WHAT NEEDS TO BE DONE
Copy each line of the records below that mentions the word "elected".

Stored dataset items
**********
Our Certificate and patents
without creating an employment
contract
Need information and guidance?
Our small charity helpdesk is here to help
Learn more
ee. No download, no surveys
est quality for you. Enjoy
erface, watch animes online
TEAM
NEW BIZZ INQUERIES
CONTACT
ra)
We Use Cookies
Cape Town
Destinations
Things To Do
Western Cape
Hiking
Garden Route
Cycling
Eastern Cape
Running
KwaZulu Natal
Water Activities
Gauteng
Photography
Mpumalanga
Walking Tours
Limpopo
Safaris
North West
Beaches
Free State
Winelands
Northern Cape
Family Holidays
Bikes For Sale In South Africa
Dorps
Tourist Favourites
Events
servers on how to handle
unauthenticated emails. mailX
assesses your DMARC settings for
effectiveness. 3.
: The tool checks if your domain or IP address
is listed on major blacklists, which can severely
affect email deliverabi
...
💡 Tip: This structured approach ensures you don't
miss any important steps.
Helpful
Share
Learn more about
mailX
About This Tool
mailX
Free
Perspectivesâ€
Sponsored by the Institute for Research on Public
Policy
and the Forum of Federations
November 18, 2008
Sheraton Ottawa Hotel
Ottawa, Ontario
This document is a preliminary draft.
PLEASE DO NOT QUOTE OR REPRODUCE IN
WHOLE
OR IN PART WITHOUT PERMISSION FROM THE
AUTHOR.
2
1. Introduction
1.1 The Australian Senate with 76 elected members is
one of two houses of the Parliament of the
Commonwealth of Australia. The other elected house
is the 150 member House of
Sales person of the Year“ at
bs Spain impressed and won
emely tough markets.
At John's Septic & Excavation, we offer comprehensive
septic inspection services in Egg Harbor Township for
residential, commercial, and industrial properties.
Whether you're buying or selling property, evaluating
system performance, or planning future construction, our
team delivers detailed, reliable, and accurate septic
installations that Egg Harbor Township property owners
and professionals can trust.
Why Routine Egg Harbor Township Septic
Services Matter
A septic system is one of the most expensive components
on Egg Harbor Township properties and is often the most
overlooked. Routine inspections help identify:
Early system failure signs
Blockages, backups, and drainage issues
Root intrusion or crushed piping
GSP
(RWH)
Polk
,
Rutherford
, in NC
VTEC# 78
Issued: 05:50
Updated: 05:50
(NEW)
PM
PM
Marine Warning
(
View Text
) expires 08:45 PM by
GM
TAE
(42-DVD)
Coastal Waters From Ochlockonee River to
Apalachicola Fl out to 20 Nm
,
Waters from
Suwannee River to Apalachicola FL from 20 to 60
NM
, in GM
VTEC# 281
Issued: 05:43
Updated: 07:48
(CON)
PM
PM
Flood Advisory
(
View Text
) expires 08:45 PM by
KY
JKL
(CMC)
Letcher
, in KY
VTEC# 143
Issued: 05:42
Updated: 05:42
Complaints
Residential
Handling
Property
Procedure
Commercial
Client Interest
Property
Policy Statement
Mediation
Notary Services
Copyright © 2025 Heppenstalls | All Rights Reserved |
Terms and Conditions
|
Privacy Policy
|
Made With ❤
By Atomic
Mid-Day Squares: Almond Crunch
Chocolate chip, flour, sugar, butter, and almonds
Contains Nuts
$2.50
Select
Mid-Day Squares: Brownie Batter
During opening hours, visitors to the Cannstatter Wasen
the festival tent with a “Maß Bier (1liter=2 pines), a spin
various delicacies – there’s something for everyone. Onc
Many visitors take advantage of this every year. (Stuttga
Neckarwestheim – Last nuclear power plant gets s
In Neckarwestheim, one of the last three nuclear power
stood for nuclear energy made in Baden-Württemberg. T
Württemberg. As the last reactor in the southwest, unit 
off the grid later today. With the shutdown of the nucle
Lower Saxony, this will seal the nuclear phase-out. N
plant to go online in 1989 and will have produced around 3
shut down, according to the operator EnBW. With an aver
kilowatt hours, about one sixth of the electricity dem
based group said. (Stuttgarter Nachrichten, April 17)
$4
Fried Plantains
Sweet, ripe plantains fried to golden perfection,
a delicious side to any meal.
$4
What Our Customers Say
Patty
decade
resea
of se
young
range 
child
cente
**********
TASK ANSWER
1.1 The Australian Senate with 76 elected members is
Commonwealth of Australia. The other elected house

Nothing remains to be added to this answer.